O juiz Marcelo Guimarães Marques de Pontas Porã, a 346 quilômetros de Campo Grande, decretou a prisão preventiva de de Edson Barbosa Salinas, 32 anos, apontado como sucessor de narcotraficante Sérgio de Arruda Quintiliano Neto, o Minotauro’ e um dos líderes do PCC (Primeiro Comando da Capital), depois da descoberta de identidade falsa usada por Salinas.

A decisão nesta segunda-feira (27) vem após denúncia do Ministério Público que enviou a 2º Vara Criminal a suspeita da descoberta pela Polícia Federal de que Edson usava nome falso, na verdade sua identidade verdadeira seria Ederson Salinas Benitez, e que antes do réu ser solto deveria haver esclarecimento da informação.

Edson chegou a ter liberdade provisória concedida, mas a Justiça voltou atrás após descobrir que ‘Salinas Riguaçu’ usava documentos falsos, que o advogado alega que foram feitos apenas para poder usufruir de benefícios.
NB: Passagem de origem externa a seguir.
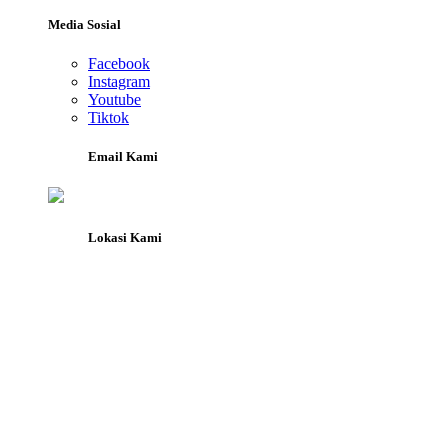
Media Sosial
Facebook
Instagram
Youtube
Tiktok
Email Kami
Lokasi Kami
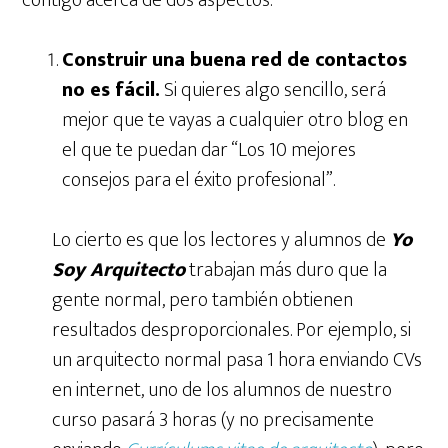
contigo acerca de dos aspectos:
Construir una buena red de contactos
no es fácil.
Si quieres algo sencillo, será
mejor que te vayas a cualquier otro blog en
el que te puedan dar “Los 10 mejores
consejos para el éxito profesional”.
Lo cierto es que los lectores y alumnos de
Yo
Soy Arquitecto
trabajan más duro que la
gente normal, pero también obtienen
resultados desproporcionales. Por ejemplo, si
un arquitecto normal pasa 1 hora enviando CVs
en internet, uno de los alumnos de nuestro
curso pasará 3 horas (y no precisamente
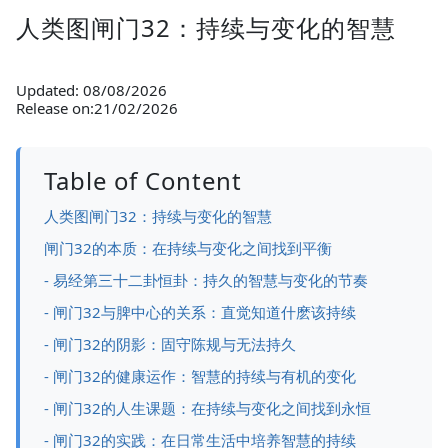
人类图闸门32：持续与变化的智慧
Updated: 08/08/2026
Release on:21/02/2026
Table of Content
人类图闸门32：持续与变化的智慧
闸门32的本质：在持续与变化之间找到平衡
- 易经第三十二卦恒卦：持久的智慧与变化的节奏
- 闸门32与脾中心的关系：直觉知道什麽该持续
- 闸门32的阴影：固守陈规与无法持久
- 闸门32的健康运作：智慧的持续与有机的变化
- 闸门32的人生课题：在持续与变化之间找到永恒
- 闸门32的实践：在日常生活中培养智慧的持续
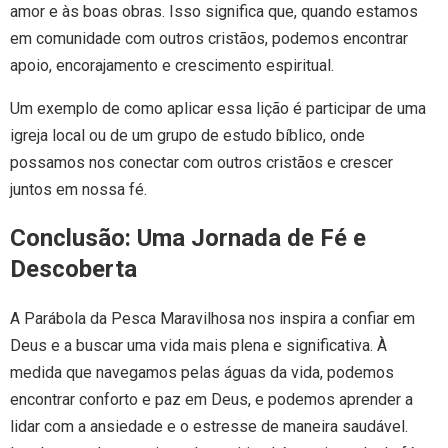
amor e às boas obras. Isso significa que, quando estamos
em comunidade com outros cristãos, podemos encontrar
apoio, encorajamento e crescimento espiritual.
Um exemplo de como aplicar essa lição é participar de uma
igreja local ou de um grupo de estudo bíblico, onde
possamos nos conectar com outros cristãos e crescer
juntos em nossa fé.
Conclusão: Uma Jornada de Fé e
Descoberta
A Parábola da Pesca Maravilhosa nos inspira a confiar em
Deus e a buscar uma vida mais plena e significativa. À
medida que navegamos pelas águas da vida, podemos
encontrar conforto e paz em Deus, e podemos aprender a
lidar com a ansiedade e o estresse de maneira saudável.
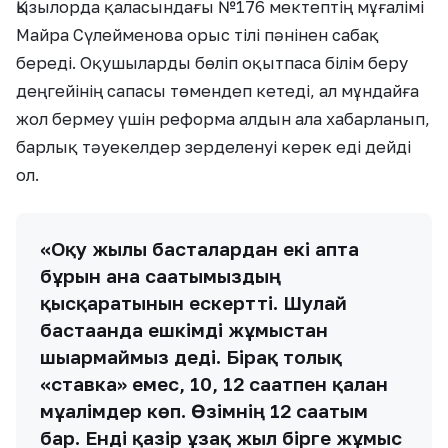
Қызылорда қаласындағы №176 мектептің мұғалімі
Майра Сүлейменова орыс тілі пәнінен сабақ
береді. Оқушыларды бөліп оқытпаса білім беру
деңгейінің сапасы төмендеп кетеді, ал мұндайға
жол бермеу үшін реформа алдын ала хабарланып,
барлық тәуекелдер зерделенуі керек еді дейді
ол.
«Оқу жылы басталардан екі апта
бұрын ғана сағатымыздың
қысқаратынын ескертті. Шулай
бастағанда ешкімді жұмыстан
шығармаймыз деді. Бірақ толық
«ставка» емес, 10, 12 сағатпен қалған
мұғалімдер көп. Өзімнің 12 сағатым
бар. Енді қазір ұзақ жыл бірге жұмыс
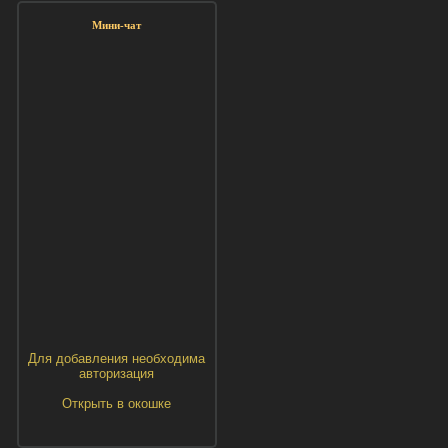
Мини-чат
Для добавления необходима
авторизация
Открыть в окошке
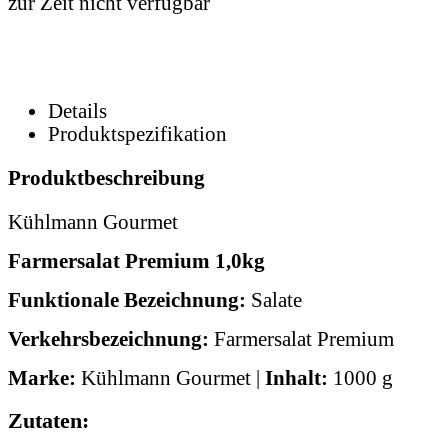
zur Zeit nicht verfügbar
Details
Produktspezifikation
Produktbeschreibung
Kühlmann Gourmet
Farmersalat Premium 1,0kg
Funktionale Bezeichnung:
Salate
Verkehrsbezeichnung:
Farmersalat Premium
Marke:
Kühlmann Gourmet |
Inhalt:
1000 g
Zutaten:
Serviços de inteligência apontaram Edson como o atual líder do PCC na região de Ponta Porã e Pedro Juan Caballero, o que deixaria claro o grau de periculosidade do preso, apontado pelo MPMS (Ministério Público de Mato Grosso do Sul) após descobrir que foi ‘enganado’ por Salinas.

Manifestação do MPMS

Na primeira peça dos autos feita pelo MPMS sobre a prisão de Salinas, a promotora afirma que ele poderia ter a liberdade provisória concedida, já que o crime pelo qual havia sido preso era apenas de porte ilegal de arma de fogo de uso restrito. Com isso o juiz arbitrou fiança de R$ 80 mil, devidamente paga horas depois em 10 cheques. Não demorou para a Polícia Federal de manifestar e todos entenderem que haviam sido enganados pelo uso de documento falso do réu, que na hora da prisão apresentou o nome de Edson Barbosa.